L'esprit de l'escalier



Léger et Cicéri - Esquisse du seul décor nouveau de l'acte IV - 1830 - BnF

Tandis que se déchaînent les adversaires de Taylor contre les « dépenses immodérées de costumes et de décorations (1) », ce que Charles Maurice désigne comme « du fracas, des tableaux à la Servandoni, des flammes de Bengale, des détonations, des groupes d'individus qui ne pensent à rien, des idées de machinistes, enfin (2) », les écrivains de la nouvelle école intègrent l'espace, le décor et ses changements, dans le déroulement même de la représentation. La principale nouveauté est l'inscription du jeu des acteurs dans des espaces situés à différents niveaux. Le décorateur ne se borne plus à représenter en trompe-l'œil et en perspective une montagne, un palier, un escalier, il le construit sur scène. [...]

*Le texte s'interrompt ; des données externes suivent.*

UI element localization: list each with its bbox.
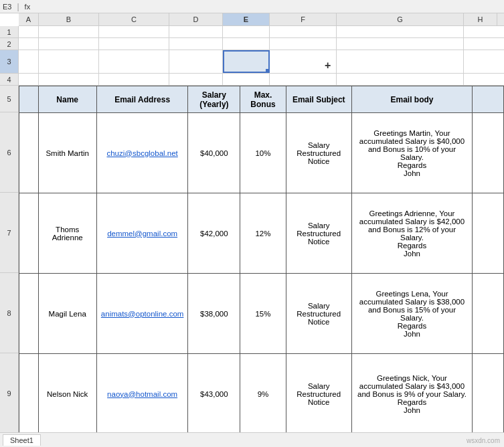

En 1830, c'est l'escalier de l'acte IV d'Hernani qui paraît à la fois nouveau dans sa conception technique et hautement significatif du point de vue dramaturgique. Ce n'est plus seulement un « effet » visuel, c'est un symbole du cheminement de la pensée du personnage, en l'occurrence Don Carlos, et, à ce titre, on peut le considérer déjà comme faisant partie de la « mise en scène ». Victor Hugo, situant cet acte essentiel dans le tombeau de Charlemagne à Aix-la-Chapelle, imagine un entrelacs de piliers, de voûtes et d'arcades. Dans le manuscrit, il écrit : « On ne voit pas le fond du souterrain ; l'œil se perd dans les arcades et les piliers qui s'entrecroisent dans l'ombre », texte repris par l'édition de 1830. Dans celle de 1836, qui est généralement considérée comme la plus aboutie (3), il corrige « l'œil se perd dans les arcades, les escaliers et les piliers », preuve que ce détail relève de la mise en scène. Ce décor, dont nous ne possédons que l'esquisse gravée par Léger-Larbouillat (4), a tant frappé les spectateurs de 1830 que Théophile Gautier, revoyant la pièce en 1867 - avec, à l'acte IV, un décor modifié et simplifié par Cambon -, assimile ie texte au décor, dans un mouvement lyrique de sa mémoire :

Dans le grand monologue de Don Carlos devant le tombeau de Charlemagne, il nous semblait monter par un escalier monumental dont chaque marche était un vers au sommet d'une flèche de cathédrale, d'où le monde nous apparaissait comme dans la gravure sur bois d'une cosmographie gothique (5).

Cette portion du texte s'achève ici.